High-activity radioactive sources, used for diagnosing and treating medical patients, sterilizing blood and medical appliances or protecting stored crops, must be sustainably managed once they become disused. Until now, the processing of disused sources, or any other radioactive material, often required the use of highly-expensive, specialised facilities that are only available in developed countries. The mobile hot cell allows expert teams to conduct their work in countries that use high-activity radioactive sources for beneficial purposes but do not have the infrastructure to prepare them for safe and secure storage following the termination of their applications.
The project in Sudan was performed at the radioactive waste storage site of the country´s Atomic Energy Commission.
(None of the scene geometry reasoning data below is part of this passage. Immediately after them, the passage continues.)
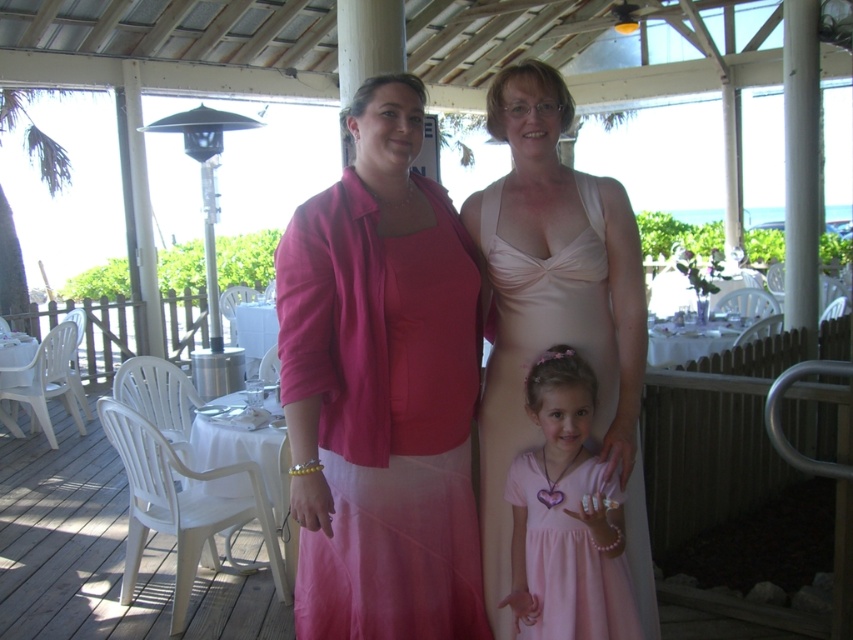 Is point (509, 285) in front of point (512, 496)?

Yes.

The height and width of the screenshot is (640, 853). Find the location of `satin beige dress at center`. satin beige dress at center is located at coordinates (x=556, y=314).

You are a GUI agent. You are given a task and a screenshot of the screen. Output one action in this format:
    pyautogui.click(x=<x>, y=<y>)
    Task: Click on the satin beige dress at center
    Image resolution: width=853 pixels, height=640 pixels.
    Given the screenshot: What is the action you would take?
    pyautogui.click(x=556, y=314)

Does matte pink dress at center have a lesser width compared to satin beige dress at center?

Yes.

Between matte pink dress at center and satin beige dress at center, which one has more height?

Standing taller between the two is satin beige dress at center.

Who is more distant from viewer, (314,429) or (642,531)?

Point (642,531)

You are a GUI agent. You are given a task and a screenshot of the screen. Output one action in this format:
    pyautogui.click(x=<x>, y=<y>)
    Task: Click on the matte pink dress at center
    The image size is (853, 640).
    Given the screenshot: What is the action you would take?
    pyautogui.click(x=381, y=388)

Does matte pink dress at center have a larger size compared to pink satin dress at center?

Correct, matte pink dress at center is larger in size than pink satin dress at center.

Who is positioned more to the right, matte pink dress at center or pink satin dress at center?

Positioned to the right is pink satin dress at center.

Is point (422, 602) positioned before point (607, 541)?

No, (422, 602) is behind (607, 541).

Find the location of a particular element. This screenshot has width=853, height=640. matte pink dress at center is located at coordinates (381, 388). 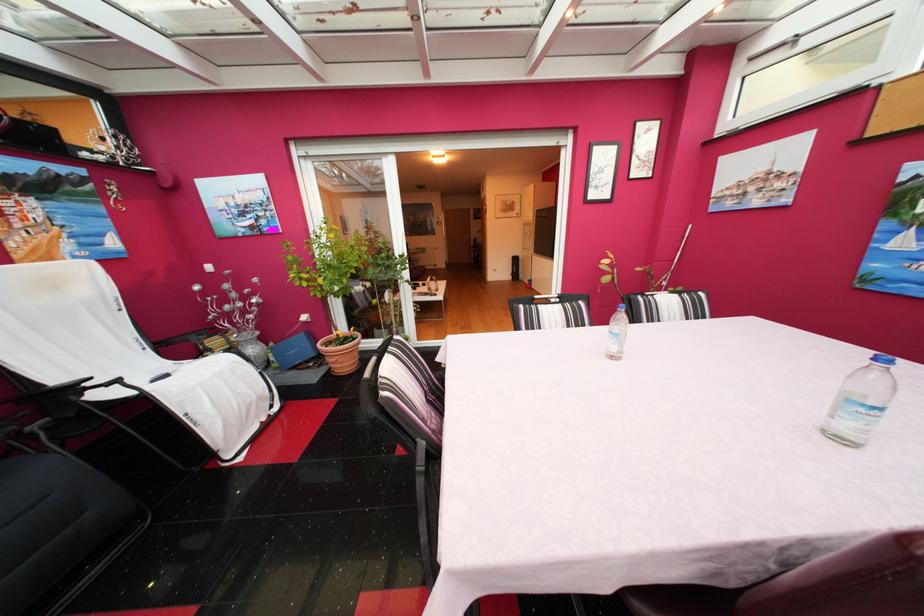 Find where to sit the white chair sitting surface. Please return your answer as a coordinate pair (x, y).

(185, 383) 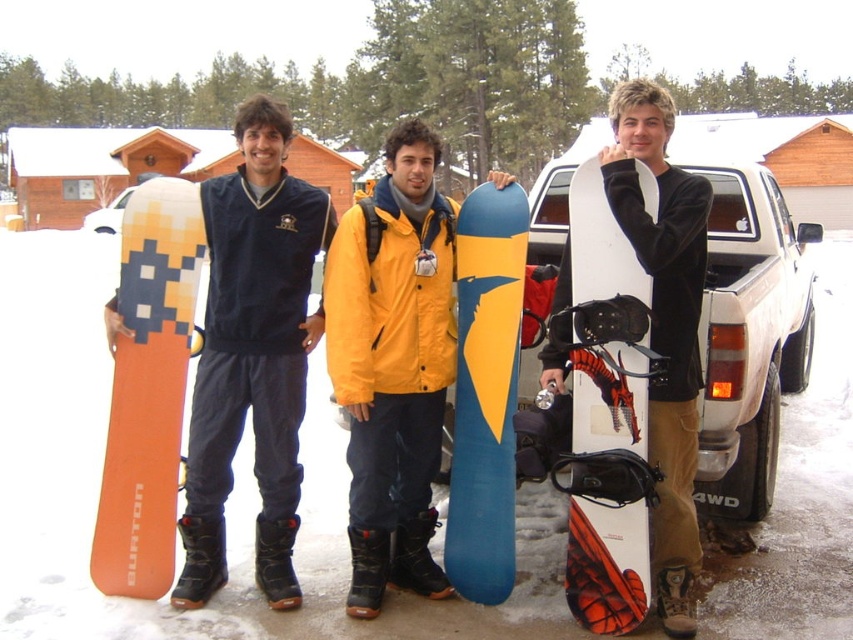 This screenshot has height=640, width=853. What do you see at coordinates (393, 364) in the screenshot?
I see `yellow matte snowboard at center` at bounding box center [393, 364].

Is point (434, 392) behind point (576, 433)?

That is True.

Is point (376, 563) less distant than point (579, 499)?

No, (376, 563) is behind (579, 499).

Locate an element on the screen. The width and height of the screenshot is (853, 640). yellow matte snowboard at center is located at coordinates (393, 364).

Does matte orange snowboard at left have a lesser width compared to white matte snowboard at right?

No, matte orange snowboard at left is not thinner than white matte snowboard at right.

Between point (212, 250) and point (589, 529), which one is positioned in front?

Point (589, 529) is more forward.

Who is more distant from viewer, [259,141] or [657,198]?

Positioned behind is point [259,141].

Identify the location of matte orange snowboard at left. (253, 353).

Is yellow matte snowboard at center thinner than matte orange snowboard at left?

Correct, yellow matte snowboard at center's width is less than matte orange snowboard at left's.

Identify the location of yellow matte snowboard at center. Image resolution: width=853 pixels, height=640 pixels. (393, 364).

Measure the distance between point (347, 538) and camera.

A distance of 3.77 meters exists between point (347, 538) and camera.

What are the coordinates of `yellow matte snowboard at center` in the screenshot? It's located at coord(393,364). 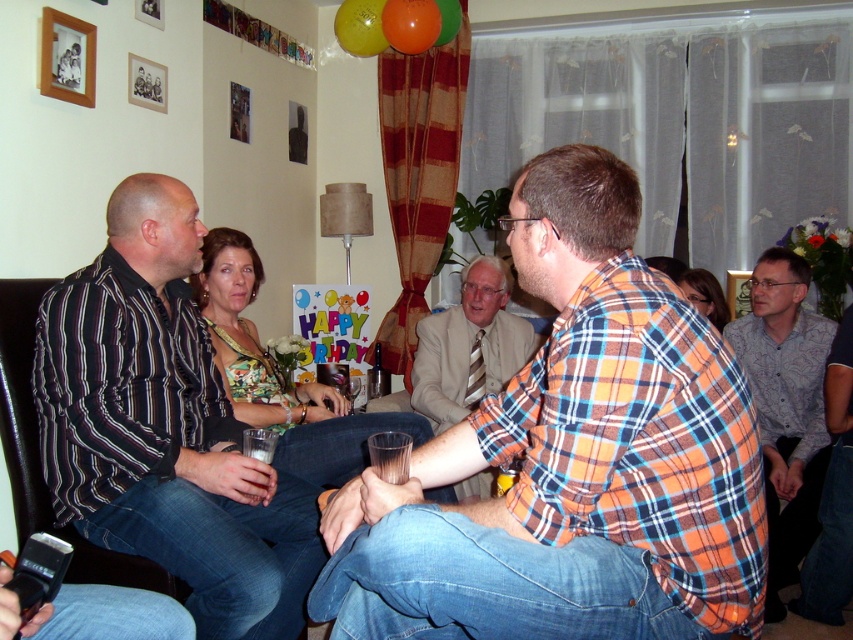 You are a photographer at the event and want to capture a group photo. The striped cotton shirt at left and the plaid flannel shirt at center are in your frame. Which shirt should you focus on if you want to highlight the wider one?

The striped cotton shirt at left is wider than the plaid flannel shirt at center, so focus on the striped cotton shirt at left to highlight the wider one.

You are a photographer at the birthday party and want to take a photo of the orange plaid shirt at center and the floral fabric dress at center. Which one is positioned lower in the image?

The orange plaid shirt at center is located below the floral fabric dress at center, so it is positioned lower in the image. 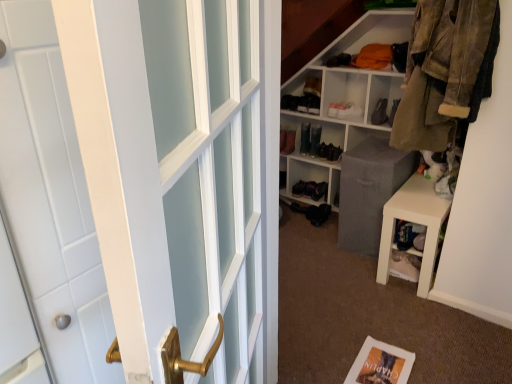 Find the location of a particular element. Image resolution: width=512 pixels, height=384 pixels. free spot in front of white matte stool at lower right is located at coordinates (428, 321). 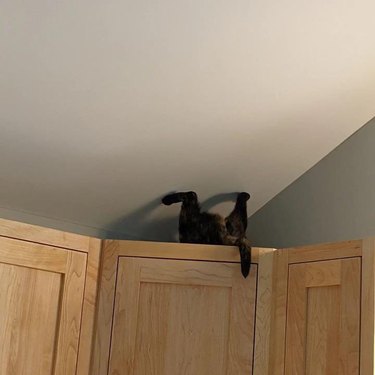 This screenshot has width=375, height=375. Find the location of `space of cabinet door`. space of cabinet door is located at coordinates (255, 322). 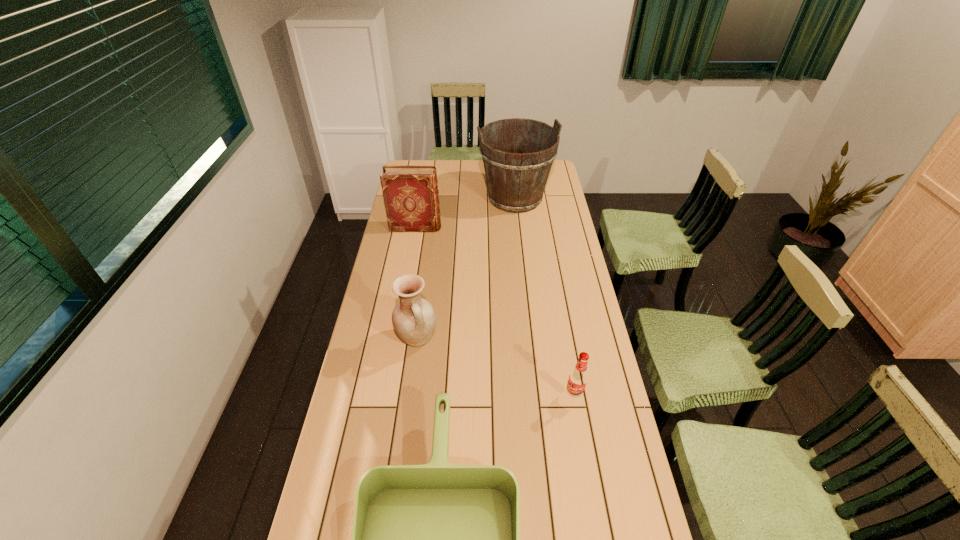 You are a GUI agent. You are given a task and a screenshot of the screen. Output one action in this format:
    pyautogui.click(x=<x>, y=<y>)
    Task: Click on the vacant space that satisfies the following two spatial constraints: 1. on the spine side of the hardback book; 2. on the right side of the pottery
    
    Given the screenshot: What is the action you would take?
    pyautogui.click(x=396, y=339) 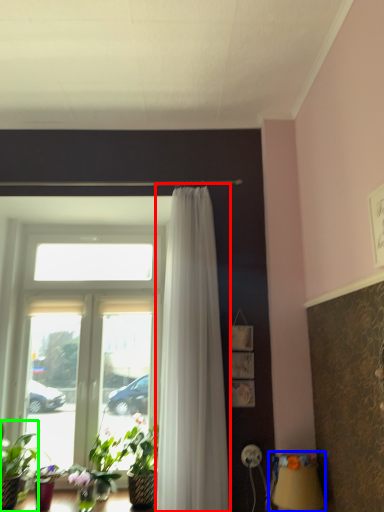 Question: Considering the real-world distances, which object is closest to curtain (highlighted by a red box)? table lamp (highlighted by a blue box) or houseplant (highlighted by a green box).

Choices:
 (A) table lamp
 (B) houseplant

Answer: (A) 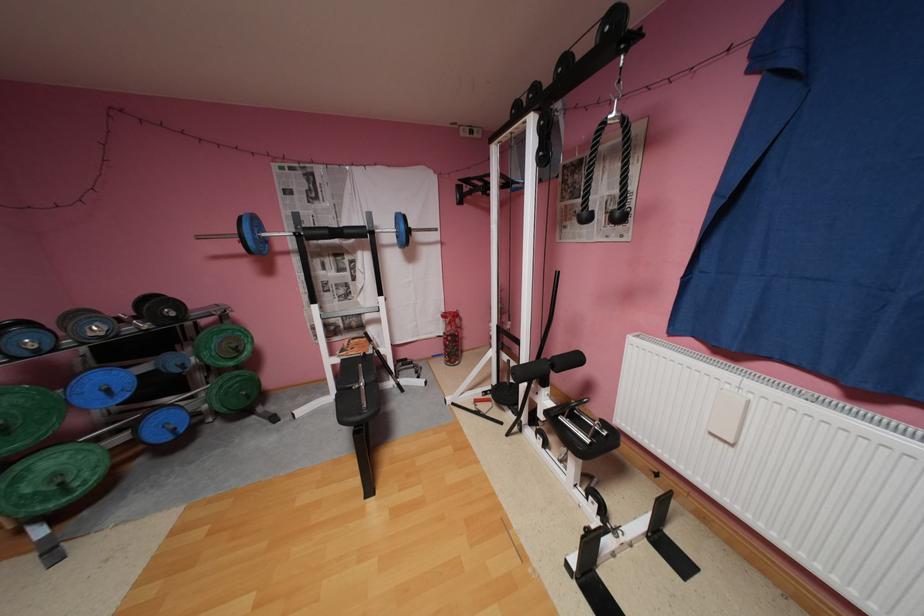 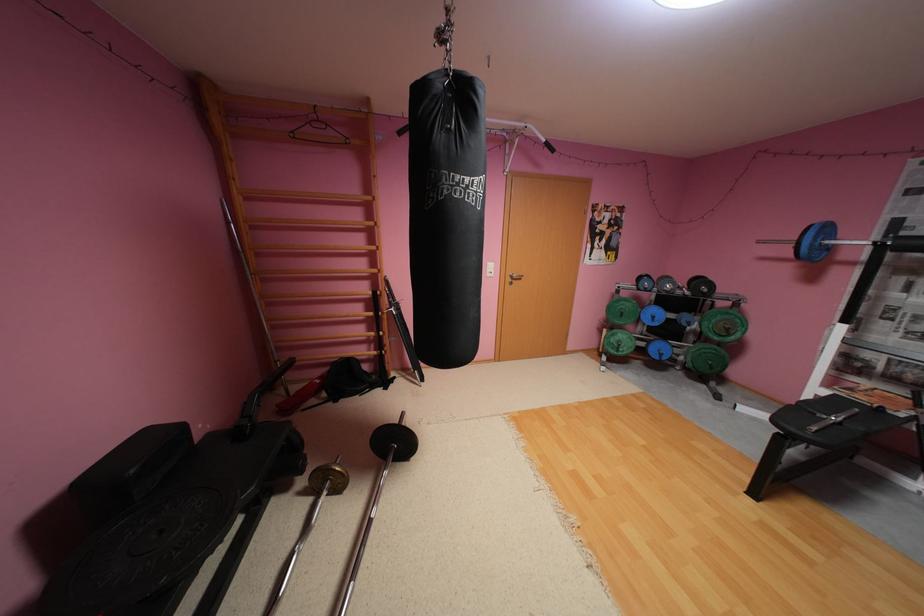 The point at (78,492) is marked in the first image. Where is the corresponding point in the second image?

(626, 351) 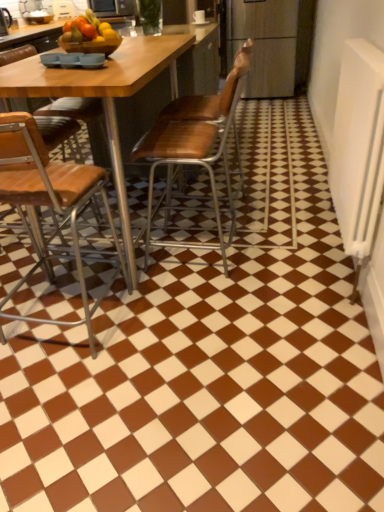 What is the approximate height of brown leather chair at left, acting as the third chair starting from the right?

brown leather chair at left, acting as the third chair starting from the right, is 38.97 inches in height.

How much space does wooden seat at center, which appears as the 1th chair when viewed from the right, occupy vertically?

wooden seat at center, which appears as the 1th chair when viewed from the right, is 38.66 inches in height.

At what (x,y) coordinates should I click in order to perform the action: click on brown leather chair at left, positioned as the 1th chair in left-to-right order. Please return your answer as a coordinate pair (x, y). This screenshot has height=512, width=384. Looking at the image, I should click on (51, 204).

Is brown leather chair at left, acting as the third chair starting from the right, facing away from wooden at center, the 2th chair from the right?

brown leather chair at left, acting as the third chair starting from the right, is not turned away from wooden at center, the 2th chair from the right.

Does brown leather chair at left, positioned as the 1th chair in left-to-right order, have a lesser height compared to wooden at center, which ranks as the second chair in left-to-right order?

Incorrect, the height of brown leather chair at left, positioned as the 1th chair in left-to-right order, does not fall short of that of wooden at center, which ranks as the second chair in left-to-right order.

Is brown leather chair at left, positioned as the 1th chair in left-to-right order, bigger than wooden at center, which ranks as the second chair in left-to-right order?

Yes, brown leather chair at left, positioned as the 1th chair in left-to-right order, is bigger than wooden at center, which ranks as the second chair in left-to-right order.

Is brown leather chair at left, positioned as the 1th chair in left-to-right order, oriented towards wooden seat at center, which appears as the 1th chair when viewed from the right?

Yes.

Looking at this image, is brown leather chair at left, acting as the third chair starting from the right, to the left or to the right of wooden seat at center, which appears as the 1th chair when viewed from the right, in the image?

In the image, brown leather chair at left, acting as the third chair starting from the right, appears on the left side of wooden seat at center, which appears as the 1th chair when viewed from the right.

Considering the sizes of objects brown leather chair at left, positioned as the 1th chair in left-to-right order, and wooden seat at center, which appears as the 1th chair when viewed from the right, in the image provided, who is thinner, brown leather chair at left, positioned as the 1th chair in left-to-right order, or wooden seat at center, which appears as the 1th chair when viewed from the right,?

brown leather chair at left, positioned as the 1th chair in left-to-right order.

From the image's perspective, which one is positioned higher, brown leather chair at left, acting as the third chair starting from the right, or wooden seat at center, which appears as the 1th chair when viewed from the right?

wooden seat at center, which appears as the 1th chair when viewed from the right, from the image's perspective.

In terms of size, does brown leather chair at left, acting as the third chair starting from the right, appear bigger or smaller than metallic microwave at upper center?

In the image, brown leather chair at left, acting as the third chair starting from the right, appears to be larger than metallic microwave at upper center.

Based on the photo, considering the positions of objects brown leather chair at left, positioned as the 1th chair in left-to-right order, and metallic microwave at upper center in the image provided, who is in front, brown leather chair at left, positioned as the 1th chair in left-to-right order, or metallic microwave at upper center?

brown leather chair at left, positioned as the 1th chair in left-to-right order, is closer to the camera.

Considering the positions of points (30, 119) and (95, 5), is point (30, 119) farther from camera compared to point (95, 5)?

No, it is in front of (95, 5).

From a real-world perspective, which object rests below the other?

brown leather chair at left, acting as the third chair starting from the right, from a real-world perspective.

Are metallic microwave at upper center and brown leather chair at left, acting as the third chair starting from the right, making contact?

metallic microwave at upper center is not next to brown leather chair at left, acting as the third chair starting from the right, and they're not touching.

Can you confirm if metallic microwave at upper center is thinner than brown leather chair at left, acting as the third chair starting from the right?

Indeed, metallic microwave at upper center has a lesser width compared to brown leather chair at left, acting as the third chair starting from the right.

Is the position of metallic microwave at upper center more distant than that of brown leather chair at left, acting as the third chair starting from the right?

Yes, metallic microwave at upper center is further from the camera.

Is wooden at center, which ranks as the second chair in left-to-right order, surrounded by metallic microwave at upper center?

Definitely not — wooden at center, which ranks as the second chair in left-to-right order, is not inside metallic microwave at upper center.

Who is smaller, metallic microwave at upper center or wooden at center, the 2th chair from the right?

metallic microwave at upper center is smaller.

Which of these two, metallic microwave at upper center or wooden at center, the 2th chair from the right, stands shorter?

Standing shorter between the two is metallic microwave at upper center.

Is point (118, 13) in front of point (225, 260)?

No.

Is metallic microwave at upper center not close to wooden seat at center, which appears as the 1th chair when viewed from the right?

Yes, metallic microwave at upper center is far from wooden seat at center, which appears as the 1th chair when viewed from the right.

Locate an element on the screen. This screenshot has height=512, width=384. appliance on the left side of wooden seat at center, which appears as the 1th chair when viewed from the right is located at coordinates (113, 8).

Considering their positions, is metallic microwave at upper center located in front of or behind wooden seat at center, which is counted as the 3th chair, starting from the left?

In the image, metallic microwave at upper center appears behind wooden seat at center, which is counted as the 3th chair, starting from the left.

Which of these two, metallic microwave at upper center or wooden seat at center, which is counted as the 3th chair, starting from the left, is bigger?

wooden seat at center, which is counted as the 3th chair, starting from the left.

Is wooden at center, the 2th chair from the right, wider than brown leather chair at left, acting as the third chair starting from the right?

Indeed, wooden at center, the 2th chair from the right, has a greater width compared to brown leather chair at left, acting as the third chair starting from the right.

Considering the sizes of objects wooden at center, which ranks as the second chair in left-to-right order, and brown leather chair at left, positioned as the 1th chair in left-to-right order, in the image provided, who is smaller, wooden at center, which ranks as the second chair in left-to-right order, or brown leather chair at left, positioned as the 1th chair in left-to-right order,?

Smaller between the two is wooden at center, which ranks as the second chair in left-to-right order.

Which chair is the 1st one when counting from the right side of the brown leather chair at left, positioned as the 1th chair in left-to-right order? Please provide its 2D coordinates.

[(195, 143)]

From the image's perspective, count 1st chairs upward from the brown leather chair at left, acting as the third chair starting from the right, and point to it. Please provide its 2D coordinates.

[(195, 143)]

At what (x,y) coordinates should I click in order to perform the action: click on chair that is the 2nd object to the right of the brown leather chair at left, acting as the third chair starting from the right, starting at the anchor. Please return your answer as a coordinate pair (x, y). The width and height of the screenshot is (384, 512). Looking at the image, I should click on (193, 108).

From the image, which object appears to be farther from metallic microwave at upper center, wooden at center, the 2th chair from the right, or brown leather chair at left, acting as the third chair starting from the right?

brown leather chair at left, acting as the third chair starting from the right.

When comparing their distances from metallic microwave at upper center, does brown leather chair at left, positioned as the 1th chair in left-to-right order, or wooden seat at center, which appears as the 1th chair when viewed from the right, seem closer?

Based on the image, wooden seat at center, which appears as the 1th chair when viewed from the right, appears to be nearer to metallic microwave at upper center.

Considering their positions, is metallic microwave at upper center positioned further to wooden at center, the 2th chair from the right, than wooden seat at center, which is counted as the 3th chair, starting from the left?

metallic microwave at upper center lies further to wooden at center, the 2th chair from the right, than the other object.

Based on the photo, looking at the image, which one is located further to brown leather chair at left, acting as the third chair starting from the right, wooden at center, which ranks as the second chair in left-to-right order, or wooden seat at center, which appears as the 1th chair when viewed from the right?

The object further to brown leather chair at left, acting as the third chair starting from the right, is wooden seat at center, which appears as the 1th chair when viewed from the right.

From the image, which object appears to be nearer to wooden at center, which ranks as the second chair in left-to-right order, metallic microwave at upper center or brown leather chair at left, acting as the third chair starting from the right?

Among the two, brown leather chair at left, acting as the third chair starting from the right, is located nearer to wooden at center, which ranks as the second chair in left-to-right order.

Looking at the image, which one is located further to metallic microwave at upper center, wooden seat at center, which appears as the 1th chair when viewed from the right, or wooden at center, the 2th chair from the right?

wooden seat at center, which appears as the 1th chair when viewed from the right, is positioned further to the anchor metallic microwave at upper center.

Looking at this image, based on their spatial positions, is brown leather chair at left, acting as the third chair starting from the right, or metallic microwave at upper center further from wooden seat at center, which is counted as the 3th chair, starting from the left?

Answer: metallic microwave at upper center lies further to wooden seat at center, which is counted as the 3th chair, starting from the left, than the other object.

Looking at the image, which one is located further to wooden seat at center, which appears as the 1th chair when viewed from the right, wooden at center, which ranks as the second chair in left-to-right order, or metallic microwave at upper center?

→ metallic microwave at upper center is positioned further to the anchor wooden seat at center, which appears as the 1th chair when viewed from the right.

You are a GUI agent. You are given a task and a screenshot of the screen. Output one action in this format:
    pyautogui.click(x=<x>, y=<y>)
    Task: Click on the chair between brown leather chair at left, acting as the third chair starting from the right, and wooden seat at center, which appears as the 1th chair when viewed from the right, from front to back
    The width and height of the screenshot is (384, 512).
    Given the screenshot: What is the action you would take?
    pyautogui.click(x=195, y=143)

Locate an element on the screen. chair between wooden at center, the 2th chair from the right, and metallic microwave at upper center, along the z-axis is located at coordinates (193, 108). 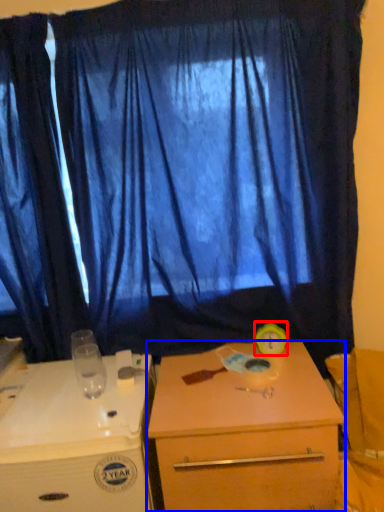 Question: Among these objects, which one is nearest to the camera, alarm clock (highlighted by a red box) or desk (highlighted by a blue box)?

The inventory included disused sources that had been used in research and medical teletherapy machines containing high-activity Cobalt 60 sources. Inside the mobile hot cell, the radioactive sources were removed from the original equipment and transferred into a stronger storage container that was designed for their safe and secure storage.
The work was performed by the South African Nuclear Energy Corporation Ltd (Necsa), with support from the staff of the Sudan Atomic Energy Commission. The funding was provided by the IAEA Nuclear Security Fund.
"The success of this field operation is a big stride for the IAEA and its partners," says Jan-Marie Potier, Head of the Waste Technology Section in the Department of Nuclear Energy at the IAEA. "It signals great progress: the tool enables developing countries to take substantial steps within their countries to resolve legacy issues with disused sources."
The creation of the mobile hot cell and its successful operation illustrates an excellent example of technical cooperation between developing countries. It is an opportunity to extend disused source recovery and conditioning work to cover other developing countries.
Other regions of the world have already expressed interest in designing and manufacturing such units and future operations using the current mobile hot cell are in preparation or planned in several countries under the IAEA Nuclear Security Plan.
Already in 1997, through IAEA regional technical cooperation projects in Africa, successful conditioning operations for low-activity radioactive sources were carried out in a number of African countries. Drawing key lessons from these, the concept of a mobile hot cell for the conditioning of disused high-activity radioactive sources was conceived by the IAEA Waste Technology Section in 2003.
The first mobile hot cell was designed, manufactured and tested by Necsa in March 2007. Funds from the IAEA Nuclear Security Fund were made available to develop and manufacture the mobile unit. Additional support on the detailed designing of the mobile hot cell, developing the protocol for operations and establishing and training regional specialised teams from Necsa on recovering disused high-activity sources was provided by the IAEA.
A pilot operation in South Africa was observed by an international peer review team of experts from the UK, the USA, Belgium, Sudan and Tanzania. A peer review report concluded that the design was adequate to recover, handle and condition high-activity radioactive sources in countries that do not have facilities for such operations.